35      La Cour a ainsi déjà eu l’occasion de constater qu’il découle tant du caractère exhaustif de l’énumération figurant à cet article 33, paragraphe 2, que du caractère dérogatoire des motifs d’irrecevabilité que cette énumération comporte que ces motifs doivent faire l’objet d’une interprétation stricte [voir, en ce sens, arrêt du 1er août 2022, Bundesrepublik Deutschland (Enfant de réfugiés, né hors de l’État d’accueil), C‑720/20, EU:C:2022:603, point 51].

36      Partant, les hypothèses dans lesquelles la directive 2013/32 impose de considérer une demande ultérieure comme recevable doivent inversement être interprétées de manière large.

37      En outre, il ressort du libellé même de l’article 33, paragraphe 2, sous d), de la directive 2013/32 et, en particulier, de l’utilisation de l’expression « élément ou fait nouveau » que cette disposition vise non seulement un changement factuel, intervenu dans la situation personnelle d’un demandeur ou dans celle de son pays d’origine, mais également des éléments de droit nouveaux.

38      Il ressort, notamment, de la jurisprudence de la Cour qu’une demande ultérieure ne saurait être déclarée irrecevable, au titre de l’article 33, paragraphe 2, sous d), de la directive 2013/32, lorsque l’autorité responsable de la détermination, au sens de l’article 2, sous f), de ladite directive, constate que le rejet définitif de la demande antérieure est contraire au droit de l’Union. Un tel constat s’impose nécessairement à cette autorité responsable de la détermination lorsque cette contrariété découle d’un arrêt de la Cour ou a été constatée, à titre incident, par une juridiction nationale (voir, en ce sens, arrêt du 14 mai 2020, Országos Idegenrendészeti Főigazgatóság Dél-alföldi Regionális Igazgatóság, C‑924/19 PPU et C‑925/19 PPU, EU:C:2020:367, points 198 et 203).

39      Cette conclusion est motivée par la circonstance que l’effet utile du droit reconnu au demandeur d’une protection internationale, tel qu’il est consacré à l’article 18 de la charte des droits fondamentaux de l’Union européenne (ci-après la « Charte ») et concrétisé par les directives 2011/95 et 2013/32, d’obtenir le statut de bénéficiaire d’une protection internationale, dès lors que les conditions requises par le droit de l’Union sont réunies, serait gravement compromis si une demande ultérieure pouvait être déclarée irrecevable pour le motif visé à l’article 33, paragraphe 2, sous d), de la directive 2013/32, alors que le rejet de la première demande est intervenu en méconnaissance du droit de l’Union.

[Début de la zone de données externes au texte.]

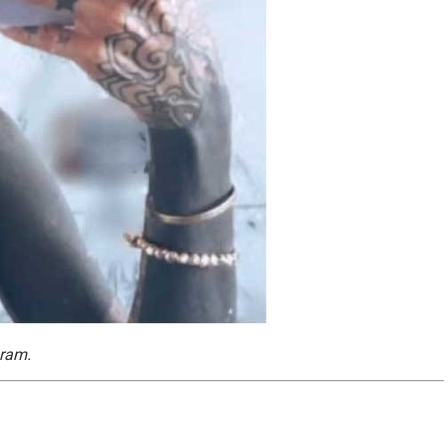
gram.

En effet, une telle interprétation de cette disposition aurait pour conséquence que l’application incorrecte du droit de l’Union pourrait se reproduire à chaque nouvelle demande de protection internationale, sans qu’il soit possible d’offrir au demandeur le bénéfice d’un examen de sa demande qui ne soit pas entaché par la violation de ce droit. Un tel obstacle à l’application effective des règles du droit de l’Union concernant la procédure d’octroi d’une protection internationale ne pourrait pas raisonnablement être justifié par le principe de sécurité juridique (voir, en ce sens, arrêt du 14 mai 2020, Országos Idegenrendészeti Főigazgatóság Dél-alföldi Regionális Igazgatóság, C‑924/19 PPU et C‑925/19 PPU, EU:C:2020:367, points 192, 196 et 197).

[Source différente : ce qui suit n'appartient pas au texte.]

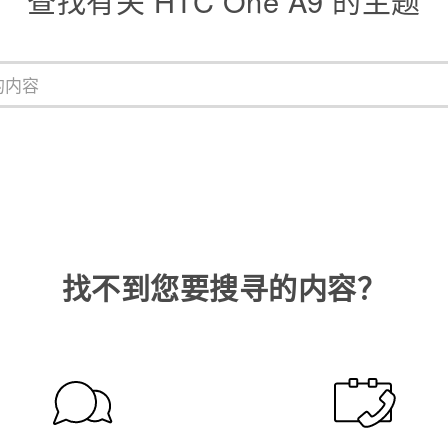
查找有关 HTC One A9 的主题
找不到您要搜寻的内容？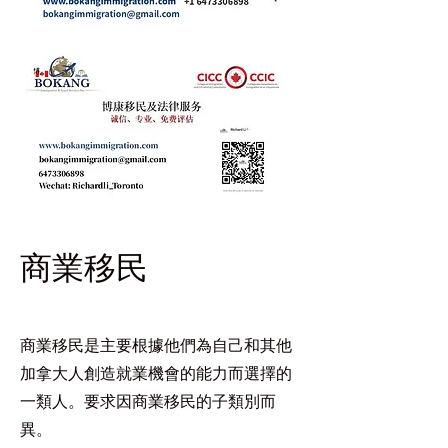
商業移民
商業移民是主要根據他們為自己和其他
加拿大人創造就業機會的能力而選擇的
一類人。要求因商業移民的子類別而
異。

40      Dans le contexte particulier de la directive 2013/32, un arrêt de la Cour est susceptible de relever de la notion d’élément nouveau, au sens de l’article 33, paragraphe 2, sous d), et de l’article 40, paragraphes 2 et 3, de cette directive, et cela indépendamment du point de savoir si cet arrêt a été prononcé avant ou après l’adoption de la décision portant sur la demande antérieure ou si ledit arrêt constate l’incompatibilité avec le droit de l’Union d’une disposition nationale sur laquelle cette décision a été fondée ou se limite à l’interprétation du droit de l’Union, y compris celui déjà en vigueur au moment de l’adoption de ladite décision.

41      Est ainsi, notamment, dépourvue de pertinence la circonstance, invoquée par les gouvernements allemand et autrichien, que les effets d’un arrêt par lequel la Cour, dans l’exercice de la compétence que lui confère l’article 267 TFUE, interprète une règle du droit de l’Union remontent, en principe, à la date de l’entrée en vigueur de la règle interprétée (voir, en ce sens, arrêt du 28 janvier 2015, Starjakob, C‑417/13, EU:C:2015:38, point 63 et jurisprudence citée).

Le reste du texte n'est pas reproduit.